◆ **YOUR ASSIGNMENT**: Isolate every line in the records below with "para" in it.

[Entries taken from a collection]
──────────
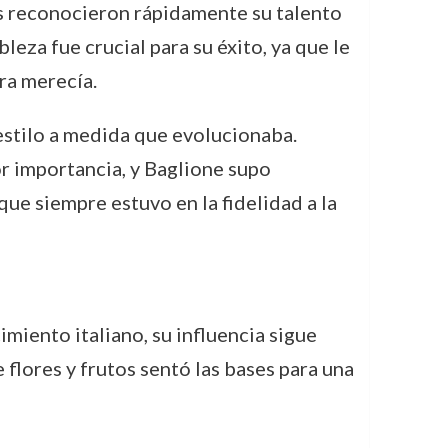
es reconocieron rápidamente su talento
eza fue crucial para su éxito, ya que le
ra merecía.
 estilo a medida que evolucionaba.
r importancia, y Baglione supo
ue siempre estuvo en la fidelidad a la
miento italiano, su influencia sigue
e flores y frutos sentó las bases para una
──────────
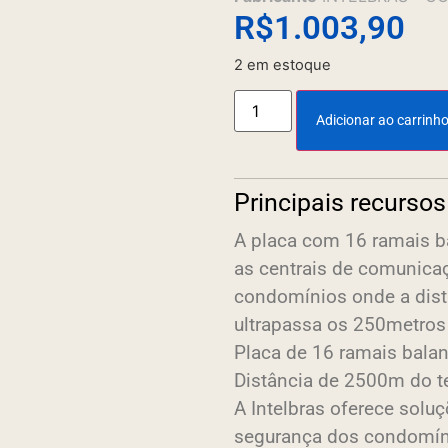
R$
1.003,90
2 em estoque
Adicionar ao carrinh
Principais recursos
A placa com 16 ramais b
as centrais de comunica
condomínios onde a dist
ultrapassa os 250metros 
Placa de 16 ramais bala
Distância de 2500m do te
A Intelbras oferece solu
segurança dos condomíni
──────────
◆ **ANSWER TO THIS TASK**:
eza fue crucial para su éxito, ya que le
e flores y frutos sentó las bases para una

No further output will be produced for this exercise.